It started with a knock—gentle, almost polite.
Said looked up from his laptop, a half-empty cup of instant coffee still steaming on his desk. The dormitory was unusually quiet, the hour creeping just past midnight. His fingers hovered over the keyboard, one file still open, unsaved. The folder name on the screen read: Course Files - Semester 6 (Encrypted).
Another knock. Louder. Firmer.
His roommate, an art major who barely talked and always wore headphones, stirred in his sleep but didn't wake. Said rose, a strange chill washing over him. He didn't expect anyone—not at this hour, not here.
When he opened the door, it wasn't who he expected.

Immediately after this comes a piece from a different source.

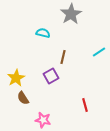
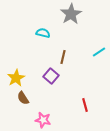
purple square: rotated 21 degrees counterclockwise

It was the Dean. Behind him, two campus security officers. And in the Dean's hand: a printed copy of an email. His email.
"Said Arjuna M.?"
"Yes, sir..."
"We need you to come with us."
---
The office was cold. Artificially bright.
Said sat alone in a glass-walled room, a single sheet of paper in front of him. It was a screenshot of the stolen exam file—his fingerprinted login ID visible in the metadata. The Dean watched from behind a one-way mirror. Two administrators whispered behind a desk.
His heart pounded like a war drum.
He'd been careful. He used a VPN. Encrypted everything. Cleared his tracks.
So how?
---
Across campus, Aluna jolted awake when her phone buzzed.
"They took Said."
Sender: Ara
A second later, another text arrived.
"Don't reply. They're checking devices."
Sender: Aska
---
Back in the interrogation room, the silence was a strategy.
Said sat motionless for ten minutes. Then twenty. Time was a slow poison here, gnawing at the edge of his sanity. The longer he waited, the more his thoughts spiraled.
Would they expel him?
Would they tell the scholarship board?
Would they tell the police?
He had risked everything. For a file. For answers. For them.
---
"It only takes one tap to ruin everything."
The phrase haunted him.
He thought he was doing it for the group. For their survival. But maybe deep down, part of him had wanted revenge. On the system. On the pressure. On the lie they were all forced to live.
---
Aluna couldn't stop pacing. In her tiny dorm room, books were scattered like broken shields after a lost battle. Her scholarship contract was pinned on the wall—a constant reminder of why she couldn't afford to break.
She remembered the last group meeting. How Said had offered to handle the next test. How he said, "Leave it to me. I've got a safer way."
She should've stopped him.
---
Aska stared at his own screen, wiping away the warning notice that now blinked on the student portal.
Account suspended pending investigation.
He whispered curses, biting the edge of his thumb. He wasn't mad at Said. He was mad at the system that forced Said to choose between survival and expulsion.
But still—what if he dragged them all down?
---
Ara, meanwhile, sat silently in the campus library, hidden behind shelves. Her fingers shook as she deleted messages from their shared group chat. She couldn't sleep. Couldn't breathe.
She had spent her life being invisible. But this secret—they couldn't stay invisible anymore.
---
Morning came.
Said was escorted back to his dorm, but everything had changed.
His roommate avoided eye contact. His inbox was filled with meeting requests. The group chat was silent.
He stared at the blinking cursor in a new message window.
To: Aska, Ara, Aluna
Subject: Sorry
Text: "They found me. I didn't say anything. Yet."
His fingers hovered. Then typed again.
"But someone... must have told them."